In August, traditional landowners in Hela province, in the mountainous interior, blockaded the huge ExxonMobil liquefied natural gas (LNG) project, in protest over long-overdue royalty payments, disrupting the flow of gas. The government deployed 60 police as the dispute threatened to erupt into another crisis.
This past weekend, 300 armed police and troops were sent to Hela where authorities claim dozens of people have died in “tribal conflict.” The foreshadowed six-month security operation is to protect the Exxon-Mobil plant, in which Washington has a major strategic interest. None of the promised benefits from the LNG project to improve living standards has been realised and landowners are threatening to physically attack the plant over continued lack of payments
Hostility to the whole political establishment is mounting. In October, five Electoral Commission officials were attacked while on their way to replace an election manager in the Southern Highlands. In November, two men were shot dead when armed men stopped a provincial governor’s convoy, which included two MPs. Police responded by burning houses and gardens in a purported attempt to flush out those responsible.

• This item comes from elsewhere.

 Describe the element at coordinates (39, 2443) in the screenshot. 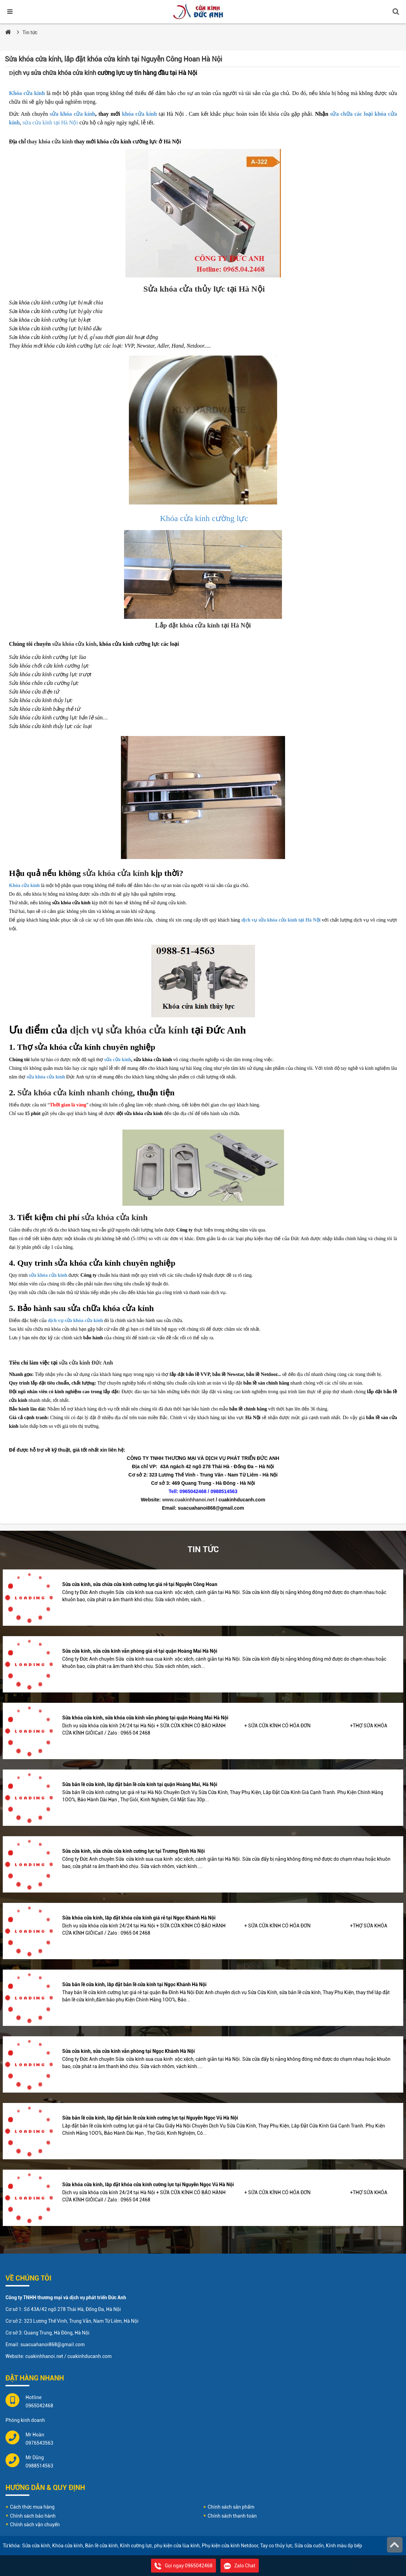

The police force is notorious for lawlessness and brutality. Police are currently facing a series of investigations over abuses committed against people in custody. These include the alleged rape and torture of a female prisoner in the Waigani police cells, the shooting death of two inmates at the Boram jail by Correctional Service officers during a mass break-out at the facility, and an alleged assault on two Iranian asylum seekers on Manus Island who accused police of beating and jailing them on New Year’s Eve.

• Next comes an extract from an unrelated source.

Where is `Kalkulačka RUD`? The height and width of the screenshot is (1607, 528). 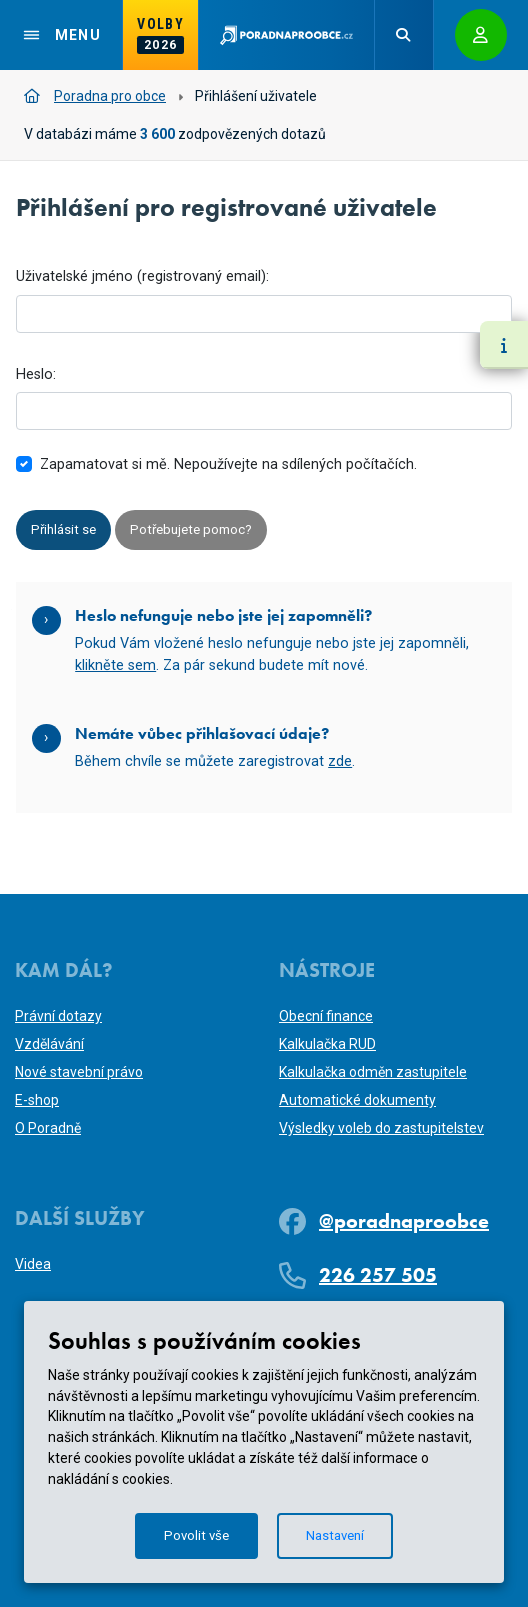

Elections will be held this year and large numbers of police and soldiers will be deployed across the country to suppress discontent and opposition among workers and youth. Cuts of up to 40 percent in education and health last year have fuelled repeated strikes by public sector workers.
Opposition leader Don Polye used his New Year message to admonish ordinary people to “change their attitudes” and be “more responsible in the use of their finances.” He said in 2017 the country would face a serious financial crisis, and life would “be hard for many small people like public servants,” who were likely to have to forgo salary payments.
According to Australian economist Paul Flanagan, PNG is two years into a recession that has already cut living standards by 5 percent. He says the government is effectively printing money to fund its budget deficit. In an “extraordinary step,” Flanagan notes, for the first time in the country’s 41-year history since formal independence, the government has refused to release the International Monetary Fund’s 2016 summary of the PNG economy, indicating it is in a dire state.